In conclusion, the pathophysiology of i-IFG seem to include the following key defects: reduced hepatic insulin sensitivity, stationary beta cell dysfunction and/or chronic low beta cell mass, altered GLP-1 secretion and inappropriately elevated glucagon secretion. Conversely, the prediabetic state i-IGT is characterised by reduced peripheral insulin sensitivity, near-normal hepatic insulin sensitivity, progressive loss of beta cell function, reduced secretion of GIP and inappropriately elevated glucagon secretion. Individuals developing IFG/IGT exhibit severe defects in both peripheral and hepatic insulin sensitivity, as well as a progressive loss of beta cell function.

The aetiologies of i-IFG and i-IGT also seem to differ, with i-IFG being predominantly related to genetic factors, smoking and male sex, while i-IGT is predominantly related to physical inactivity, unhealthy diet and abnormalities associated with short adult stature.

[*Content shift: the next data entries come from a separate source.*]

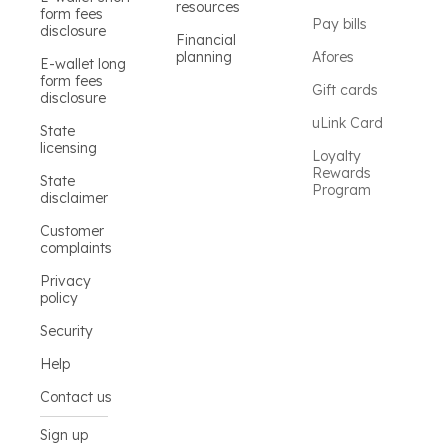
resources
form fees
Pay bills
disclosure
Financial
planning
Afores
E-wallet long
form fees
Gift cards
disclosure
uLink Card
State
licensing
Loyalty
Rewards
State
Program
disclaimer
Customer
complaints
Privacy
policy
Security
Help
Contact us
Sign up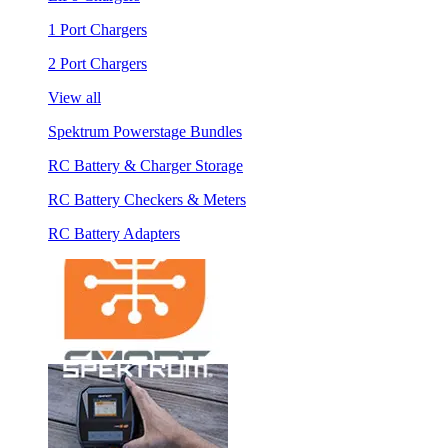
1 Port Chargers
2 Port Chargers
View all
Spektrum Powerstage Bundles
RC Battery & Charger Storage
RC Battery Checkers & Meters
RC Battery Adapters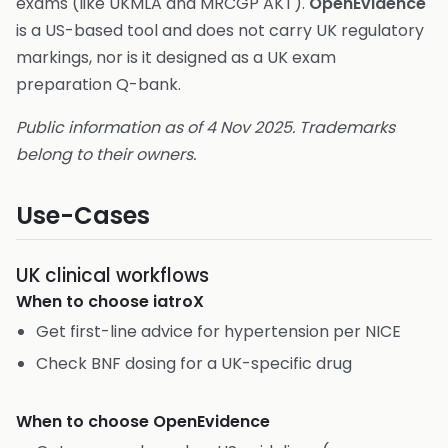
exams (like UKMLA and MRCGP AKT).
OpenEvidence
is a US-based tool and does not carry UK regulatory
markings, nor is it designed as a UK exam
preparation Q-bank.
Public information as of 4 Nov 2025. Trademarks
belong to their owners.
Use-Cases
UK clinical workflows
When to choose
iatroX
Get first-line advice for hypertension per NICE
Check BNF dosing for a UK-specific drug
When to choose
OpenEvidence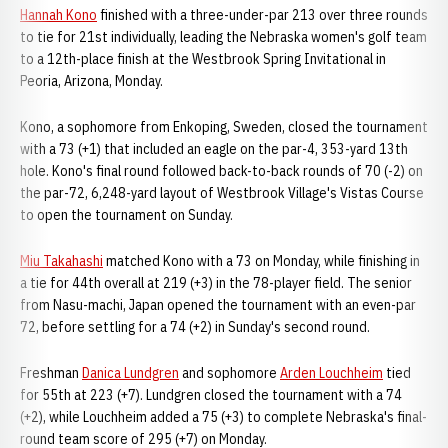
Hannah Kono
finished with a three-under-par 213 over three rounds
to tie for 21st individually, leading the Nebraska women's golf team
to a 12th-place finish at the Westbrook Spring Invitational in
Peoria, Arizona, Monday.
Kono, a sophomore from Enkoping, Sweden, closed the tournament
with a 73 (+1) that included an eagle on the par-4, 353-yard 13th
hole. Kono's final round followed back-to-back rounds of 70 (-2) on
the par-72, 6,248-yard layout of Westbrook Village's Vistas Course
to open the tournament on Sunday.
Miu Takahashi
matched Kono with a 73 on Monday, while finishing in
a tie for 44th overall at 219 (+3) in the 78-player field. The senior
from Nasu-machi, Japan opened the tournament with an even-par
72, before settling for a 74 (+2) in Sunday's second round.
Freshman
Danica Lundgren
and sophomore
Arden Louchheim
tied
for 55th at 223 (+7). Lundgren closed the tournament with a 74
(+2), while Louchheim added a 75 (+3) to complete Nebraska's final-
round team score of 295 (+7) on Monday.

Aetiological factors associated with IFG/IGT have not yet been examined.

Since the transition from the prediabetic states to overt type 2 diabetes is characterised by a non-reversible vicious cycle that includes severe deleterious effects on glucose metabolism, there are good reasons to use the well-established aetiological and pathophysiological differences in i-IFG and i-IGT to design individualised preventive strategies.